Coastal Crossings of Mid-Atlantic Mesoscale Convective Systems

This work is part of an ongoing investigation of the modification of mesoscale convective systems (MCSs) by coastal gradients. Recent work numerically simulating idealized MCSs in a coastal environment has provided some insight into the physical mechanisms governing MCS coastal crossing success. In a RKW type thermodynamic and kinematic environment, all MCSs successfully crossed the coastline using sea surface temperature values representative of the western Mid-Atlantic between January and August, though storm-scale forcing for ascent varied between simulations. Perpetual crossing success was, in part, due to the nature of the RKW environment, designed to support long lived squall lines. To advance this work, bridge these numerical experiments to real cases, and continue to isolate the storm-scale physical processes contributing to coastal crossing success and failure, idealized experiments are performed using a thermodynamic and kinematic profile in which warm season Mid-Atlantic MCSs typically develop.

The current work uses the Cloud Model 1 (CM1; Bryan and Fritsch 2002) to systematically study the interaction between MCSs and offshore marine atmospheric boundary layers (MABL) in a Mid-Atlantic environment. At present, idealized simulations are run in 2-dimensions, with a 250 m horizontal resolution and a vertical resolution ranging from 100 m in the lowest 3000 m stretched to 250 m at the top of the 15 km domain. Simulations use an average ambient vertical profile, which supports mid-Atlantic MCSs from Letkewicz and Parker (2010). The left half of the 800 km domain is configured to represent a land surface, while the right half is assigned as water. Sensitivity experiments are conducted to quantify the influence of varying depths and strengths of the offshore MABL on MCS evolution, with values representative of boundary layers observed over the Mid-Atlantic coastal waters during the warm season. Convection is initialized at t=0 over land by horizontally forced convergence through the lowest 5 km, applied during the first 30 minutes. The MCS develops to maturity prior to encountering the coast.

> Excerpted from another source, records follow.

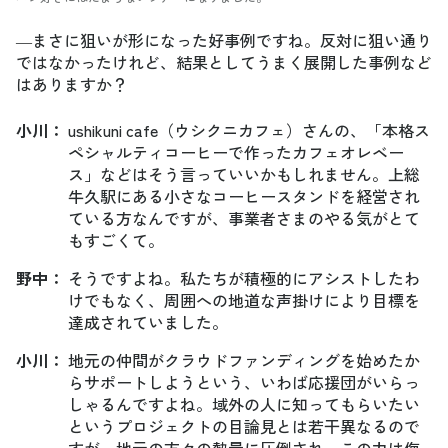
―まさに狙いが形になった好事例ですね。反対に狙い通り
ではなかったけれど、結果としてうまく展開した事例など
はありますか？
小川
：
ushikuni cafe（ウシクニカフェ）さんの、「本格ス
ペシャルティコーヒーで作ったカフェオレベー
ス」などはそう言っていいかもしれません。上総
牛久駅にある小さなコーヒースタンドを経営され
ている方なんですが、事業者さまのやる気がとて
もすごくて。
野中
：
そうですよね。私たちが積極的にアシストしたわ
けでもなく、周囲への地道な声掛けにより目標を
達成されていました。
小川
：
地元の仲間がクラウドファンディングを始めたか
らサポートしようという、いわば応援団がいらっ
しゃるんですよね。域外の人に知ってもらいたい
というプロジェクトの目論見とは若干異なるので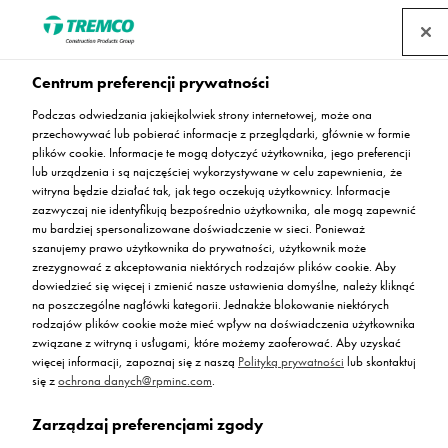
Centrum preferencji prywatności
Podczas odwiedzania jakiejkolwiek strony internetowej, może ona
Deckshield ED HD
przechowywać lub pobierać informacje z przeglądarki, głównie w formie
plików cookie. Informacje te mogą dotyczyć użytkownika, jego preferencji
lub urządzenia i są najczęściej wykorzystywane w celu zapewnienia, że
witryna będzie działać tak, jak tego oczekują użytkownicy. Informacje
zazwyczaj nie identyfikują bezpośrednio użytkownika, ale mogą zapewnić
mu bardziej spersonalizowane doświadczenie w sieci. Ponieważ
Posadzka żywiczna na rampy zewnętrzne parkingów i
szanujemy prawo użytkownika do prywatności, użytkownik może
garaży
zrezygnować z akceptowania niektórych rodzajów plików cookie. Aby
dowiedzieć się więcej i zmienić nasze ustawienia domyślne, należy kliknąć
na poszczególne nagłówki kategorii. Jednakże blokowanie niektórych
rodzajów plików cookie może mieć wpływ na doświadczenia użytkownika
związane z witryną i usługami, które możemy zaoferować. Aby uzyskać
więcej informacji, zapoznaj się z naszą
Polityką prywatności
lub skontaktuj
się z
ochrona danych@rpminc.com
.
Zarządzaj preferencjami zgody
Opis
Kolorystyka standardowa
Zalety
Przejdź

Preliminary results indicate that the presence of a relatively shallow, weak MABL (2 K over 250 m depth) extends the lifetime and reduces the speed of the MCS, compared to an MCS that continues to propagate over a land surface. A convective system that moves over a cooler MABL (4K over a 250 m depth) weakens at the coastal boundary and subsequently decays. Causes for the differences in MCS evolutions will be addressed, with comparisons to previous work simulating coastal MCSs in an RKW type environment.